● **REQUIRED ACTION**
The entries are given below. Output each one unchanged.

● **RECORD SET**
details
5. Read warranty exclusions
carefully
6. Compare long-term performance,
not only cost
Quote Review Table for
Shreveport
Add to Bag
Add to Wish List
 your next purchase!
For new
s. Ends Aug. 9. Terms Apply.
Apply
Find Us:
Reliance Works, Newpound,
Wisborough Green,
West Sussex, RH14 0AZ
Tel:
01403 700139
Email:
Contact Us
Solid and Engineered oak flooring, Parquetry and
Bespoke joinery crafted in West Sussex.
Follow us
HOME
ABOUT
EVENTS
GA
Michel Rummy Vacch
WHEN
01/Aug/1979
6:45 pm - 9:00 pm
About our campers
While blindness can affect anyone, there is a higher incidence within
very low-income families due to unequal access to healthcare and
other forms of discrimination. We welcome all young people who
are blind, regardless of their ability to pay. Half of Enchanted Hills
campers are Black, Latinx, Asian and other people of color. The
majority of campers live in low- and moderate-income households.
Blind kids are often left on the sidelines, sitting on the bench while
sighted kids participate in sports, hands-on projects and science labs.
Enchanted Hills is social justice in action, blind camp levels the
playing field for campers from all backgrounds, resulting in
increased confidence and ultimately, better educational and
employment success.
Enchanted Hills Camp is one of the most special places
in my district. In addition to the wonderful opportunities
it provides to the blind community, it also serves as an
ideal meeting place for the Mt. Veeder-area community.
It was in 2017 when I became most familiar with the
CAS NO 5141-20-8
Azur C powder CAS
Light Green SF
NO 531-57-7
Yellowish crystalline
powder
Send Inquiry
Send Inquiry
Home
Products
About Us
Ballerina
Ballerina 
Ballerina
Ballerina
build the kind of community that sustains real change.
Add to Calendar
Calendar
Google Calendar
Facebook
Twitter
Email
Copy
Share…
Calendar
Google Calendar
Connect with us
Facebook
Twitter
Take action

● **WRITTEN ANSWER**
details
5. Read warranty exclusions
carefully
6. Compare long-term performance,
not only cost
Quote Review Table for
Shreveport
Add to Bag
Add to Wish List
 your next purchase!
For new
s. Ends Aug. 9. Terms Apply.
Apply
Find Us:
Reliance Works, Newpound,
Wisborough Green,
West Sussex, RH14 0AZ
Tel:
01403 700139
Email:
Contact Us
Solid and Engineered oak flooring, Parquetry and
Bespoke joinery crafted in West Sussex.
Follow us
HOME
ABOUT
EVENTS
GA
Michel Rummy Vacch
WHEN
01/Aug/1979
6:45 pm - 9:00 pm
About our campers
While blindness can affect anyone, there is a higher incidence within
very low-income families due to unequal access to healthcare and
other forms of discrimination. We welcome all young people who
are blind, regardless of their ability to pay. Half of Enchanted Hills
campers are Black, Latinx, Asian and other people of color. The
majority of campers live in low- and moderate-income households.
Blind kids are often left on the sidelines, sitting on the bench while
sighted kids participate in sports, hands-on projects and science labs.
Enchanted Hills is social justice in action, blind camp levels the
playing field for campers from all backgrounds, resulting in
increased confidence and ultimately, better educational and
employment success.
Enchanted Hills Camp is one of the most special places
in my district. In addition to the wonderful opportunities
it provides to the blind community, it also serves as an
ideal meeting place for the Mt. Veeder-area community.
It was in 2017 when I became most familiar with the
CAS NO 5141-20-8
Azur C powder CAS
Light Green SF
NO 531-57-7
Yellowish crystalline
powder
Send Inquiry
Send Inquiry
Home
Products
About Us
Ballerina
Ballerina 
Ballerina
Ballerina
build the kind of community that sustains real change.
Add to Calendar
Calendar
Google Calendar
Facebook
Twitter
Email
Copy
Share…
Calendar
Google Calendar
Connect with us
Facebook
Twitter
Take action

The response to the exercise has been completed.